Mémorial de la Shoah, jeudi soir dernier

Mémorial de la Shoah, jeudi soir dernier

De nombreux récits nous sont parvenus du coeur de l’Holocauste. Quelques uns m’ont particulièrement touché. L’un est un rouleau enterré au pied d’un crématoire par le  sonderkommando Zalman Gradowski; un autre celui d’un policier juif qui a amené sa femme et sa petite fille au train : Calel Perechodnik. Celui de Chil Rajman décrit Treblinka et la destruction de son peuple. Enfin le pojet Oneg Shabbos d’historiens du ghetto de Varsovie qui ont choisi de documenter leur vie avant d’enfermer ces archives dans des bidons à lait enterrés montre le travail patient et minutieux d’un groupe d’historiens soucieux de faire vivre un monde dont il savait qu’il était en train d’être englouti. 
Une volonté réunit des écrivains : l’écriture était pour ces gens qui savaient qu’ils allaient mourir la seule manière de survivre, de transmettre un monde bientôt disparu, celui du judaïsme ashkénaze de la mitteleuropa. 
Je me permet de les partager avec vous en ce jour de Yom haShoah. L’Holocauste reste un trou noir au fond de l’âme européenne. il faut lire ces lignes fivéreuses et hallucinées d’hommes qui les ont laissées pour qu’on ne les oublie pas.

Du point de vue historique il faut lire ou relire Raul Hilberg : La destruction des juifs d’Europe, Saul Friedlander : Les années de persécution / Les années d’extermination, Annette Wieviorka : Déportation et génocide et l’ère du témoin . Sans oublier le documentaire Shoah de Lanzmann.

Zalmen Gradowski
Le récit de Zalmen Gradowski, un Sonderkommando, a été déterré près du crématoire III de Birkenau, à l’intérieur d’une gourde allemande en aluminium fermée par un bouchon en métal, un carnet de 14,5 x 9,5. Publié sous le titre Au cœur de l’enfer c’est le plus poignant. Il commence ainsi :

« Cher lecteur…
Je dédie ces lignes à ton intention, que tu puisses apprendre au moins en partie comment et de quelle atroce manière ont été exterminés les enfants de notre peuple. Et que tu réclames vengeance pour eux, et pour nous, car qui sait si nous, qui avons dans nos mains les preuves factuelles de toutes ces atrocités nous pourrons survivre jusqu’à l’heure de la libération. C’est pourquoi je veux par mon écriture éveiller en toi un sentiment, semer une étincelle de vengeance, et qu’elle s’embrase, enflamme tous les cœurs, et que soient noyés dans des océans de sang ceux qui ont fait de mon peuple une mer de sang. »

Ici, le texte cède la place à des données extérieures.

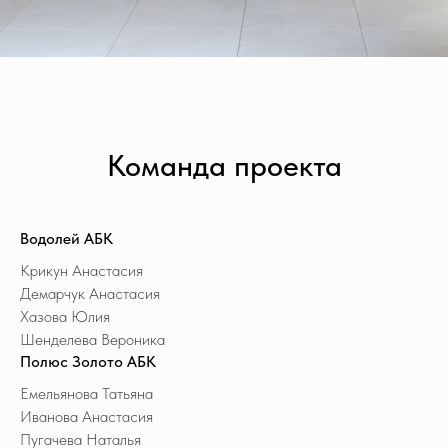
Команда проекта
Водолей АБК
Крикун Анастасия
Демарчук Анастасия
Хазова Юлия
Шенделева Вероника
Полюс Золото АБК
Емельянова Татьяна
Иванова Анастасия
Пугачева Наталья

Tout le texte, celui d’un prophète, montre cette volonté d’accumuler des preuves de la barbarie nazie qui se déchaîne, de résister à l’effacement de la mémoire, celle de ses proches qu’il cite avec leur date de mort et la volonté qu’on publie sa photo avec sa femme.

Zalmen et Sonia-Sarah Gradowski

Zalmen et Sonia-Sarah Gradowski

Il faisait partie du Sonderkommando, ces « équipes spéciales » qui assuraient le fonctionnement des chambres à gaz et des crématoires d’Auschwitz-Birkenau, ces juifs chargés d’aider les SS à faire entrer leur propre peuple dans les locaux de déshabillage et de gazage.
Seule lune veille encore sur lui : « Que ton unique rayon, que ton cierge de deuil luise à jamais sur la tombe de mon peuple. Que ce soit la flamme du souvenir que toi seule peut allumer pour lui. ». Des pages magnifiques écrites comme une meguila d’Esther.

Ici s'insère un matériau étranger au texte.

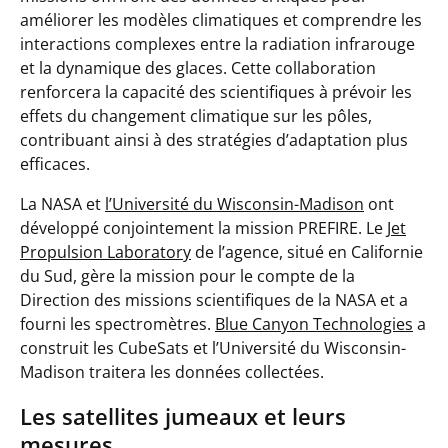
améliorer les modèles climatiques et comprendre les
interactions complexes entre la radiation infrarouge
et la dynamique des glaces. Cette collaboration
renforcera la capacité des scientifiques à prévoir les
effets du changement climatique sur les pôles,
contribuant ainsi à des stratégies d’adaptation plus
efficaces.
La NASA et
l’Université du Wisconsin-Madison
ont
développé conjointement la mission PREFIRE. Le
Jet
Propulsion Laboratory
de l’agence, situé en Californie
du Sud, gère la mission pour le compte de la
Direction des missions scientifiques de la NASA et a
fourni les spectromètres.
Blue Canyon Technologies
a
construit les CubeSats et l’Université du Wisconsin-
Madison traitera les données collectées.
Les satellites jumeaux et leurs
mesures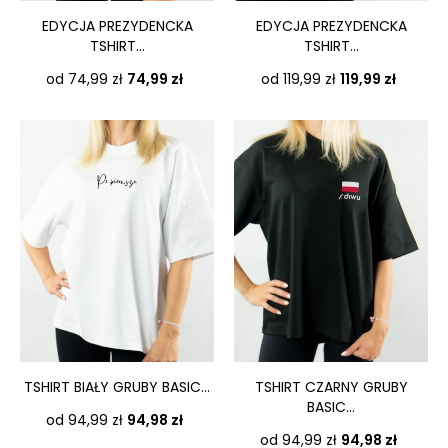
EDYCJA PREZYDENCKA
EDYCJA PREZYDENCKA
TSHIRT...
TSHIRT...
Cena
Cena
od 74,99 zł
74,99 zł
od 119,99 zł
119,99 zł
TSHIRT BIAŁY GRUBY BASIC...
TSHIRT CZARNY GRUBY
BASIC...
Cena
od 94,99 zł
94,98 zł
Cena
od 94,99 zł
94,98 zł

« Alors, je courais là-bas, vers ce rivage, vers ce coin où se tenaient avec une sainte piété quelques dizaines de juifs en prière, et là je puisais cette lumière, je captais cette étincelle avec laquelle je pouvais m’enfuir dans ma chambrée. Et à sa chaleur fondait le gel qui glaçait mon cœur… J’avais alors un joyeux shabbat. J’étais emporté sur les vagues de mes années disparues, et lorsque je revenais au rivage, à mon shabbat d’aujourd’hui, mon cœur fondait en larmes. J’étais comblé, j’avais un Shabbat de pleurs »

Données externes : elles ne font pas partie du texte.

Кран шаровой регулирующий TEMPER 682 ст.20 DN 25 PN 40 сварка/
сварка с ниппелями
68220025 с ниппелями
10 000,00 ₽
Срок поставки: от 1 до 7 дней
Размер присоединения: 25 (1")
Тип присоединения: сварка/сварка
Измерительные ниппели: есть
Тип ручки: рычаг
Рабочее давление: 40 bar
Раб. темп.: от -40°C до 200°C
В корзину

Trés religieux, Gradowski sera l’un des chefs de la résistance au sein du Sonderkommando, il a probablement été tué durant la révolte du Sonderkommando en octobre 1944 ou peu avant. Un crématoires est alors dynamités et une petite troupe de quelques centaines de révoltés, pauvrement armée, se bat contre des milliers de SS en armes et de chiens hurlant qui finissent par les massacrer. Les dernières lignes de Salman Gradowski datent du 6 septembre 1944.
Il ne sera édité en yiddish et en Israël qu’en 1977.

Calel Perechodnik
Calel Perechodnik

« Je pensais comme les autres : mourir sous la contrainte, dans la honte, mais au moins un jour plus tard. » (Calel Perechodnik, Suis-je un meurtrier ? pg.74)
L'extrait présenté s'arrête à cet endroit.